EXERCISE:
Beginning with the line that holds "DAMELIN HET –", please retype each line through the end of the listing below, both ends included, and nothing more.

DATA IN THIS EXERCISE:

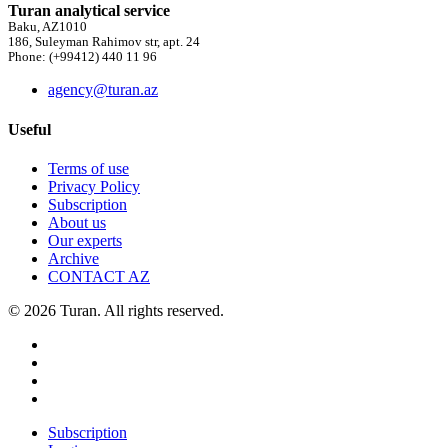
Turan analytical service
Baku, AZ1010
186, Suleyman Rahimov str, apt. 24
Phone: (+99412) 440 11 96
agency@turan.az
Useful
Terms of use
Privacy Policy
Subscription
About us
Our experts
Archive
CONTACT AZ
© 2026 Turan. All rights reserved.
Subscription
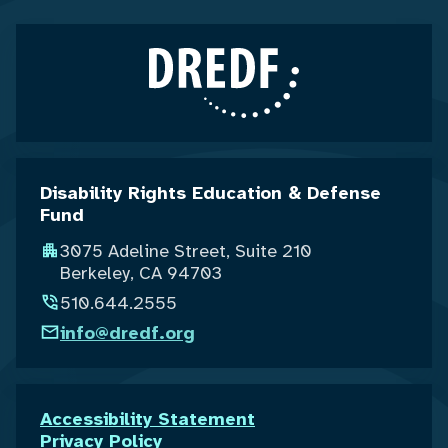
Disability Rights Education & Defense
Fund
3075 Adeline Street, Suite 210
Berkeley, CA 94703
510.644.2555
info@dredf.org
Accessibility Statement
Privacy Policy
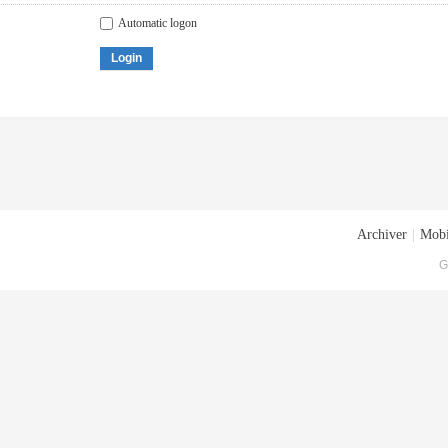
Automatic logon
Login
Archiver
|
Mobi
G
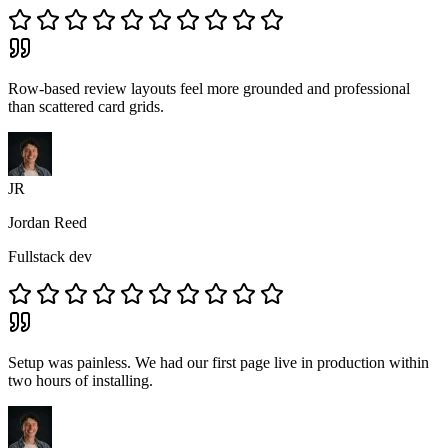
Row-based review layouts feel more grounded and professional
than scattered card grids.
JR
Jordan Reed
Fullstack dev
Setup was painless. We had our first page live in production within
two hours of installing.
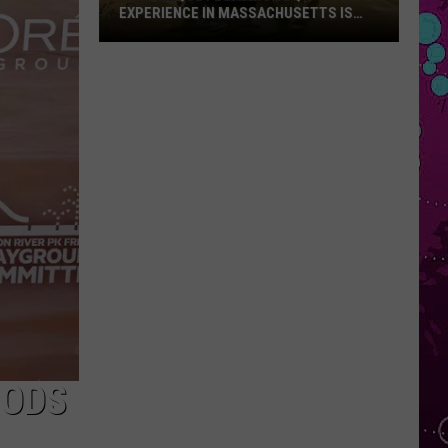
EXPERIENCE IN MASSACHUSETTS IS
OFFERING A RARE MID-SUMMER
DISCOUNT
This
Unique
Floating
BBQ
Experience
in
Massachusetts
Is
Offering
a
Rare
Mid-
Summer
Discount
OODS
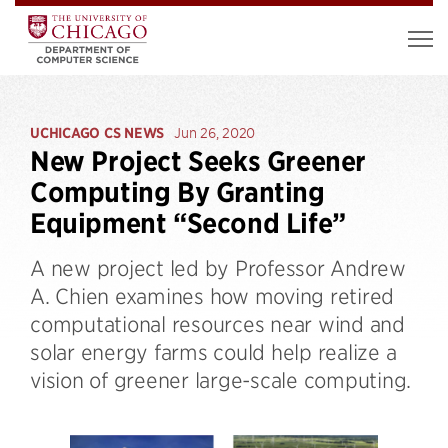
UCHICAGO CS NEWS
Jun 26, 2020
New Project Seeks Greener
Computing By Granting
Equipment “Second Life”
A new project led by Professor Andrew
A. Chien examines how moving retired
computational resources near wind and
solar energy farms could help realize a
vision of greener large-scale computing.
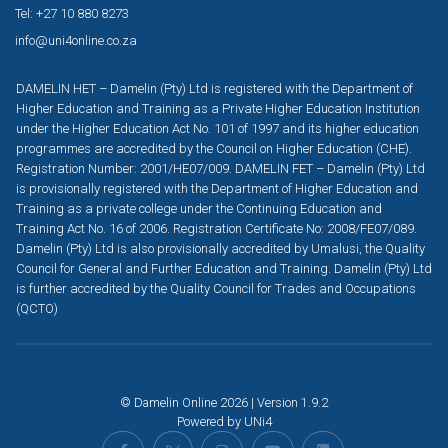
Tel: +27 10 880 8273
info@uni4online.co.za
DAMELIN HET – Damelin (Pty) Ltd is registered with the Department of
Higher Education and Training as a Private Higher Education Institution
under the Higher Education Act No. 101 of 1997 and its higher education
programmes are accredited by the Council on Higher Education (CHE).
Registration Number: 2001/HE07/009. DAMELIN FET – Damelin (Pty) Ltd
is provisionally registered with the Department of Higher Education and
Training as a private college under the Continuing Education and
Training Act No. 16 of 2006. Registration Certificate No: 2008/FE07/089.
Damelin (Pty) Ltd is also provisionally accredited by Umalusi, the Quality
Council for General and Further Education and Training. Damelin (Pty) Ltd
is further accredited by the Quality Council for Trades and Occupations
(QCTO)
© Damelin Online 2026 | Version 1.9.2
Powered by
UNi4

RESULT FOR THIS TASK:
DAMELIN HET – Damelin (Pty) Ltd is registered with the Department of
Higher Education and Training as a Private Higher Education Institution
under the Higher Education Act No. 101 of 1997 and its higher education
programmes are accredited by the Council on Higher Education (CHE).
Registration Number: 2001/HE07/009. DAMELIN FET – Damelin (Pty) Ltd
is provisionally registered with the Department of Higher Education and
Training as a private college under the Continuing Education and
Training Act No. 16 of 2006. Registration Certificate No: 2008/FE07/089.
Damelin (Pty) Ltd is also provisionally accredited by Umalusi, the Quality
Council for General and Further Education and Training. Damelin (Pty) Ltd
is further accredited by the Quality Council for Trades and Occupations
(QCTO)
© Damelin Online 2026 | Version 1.9.2
Powered by
UNi4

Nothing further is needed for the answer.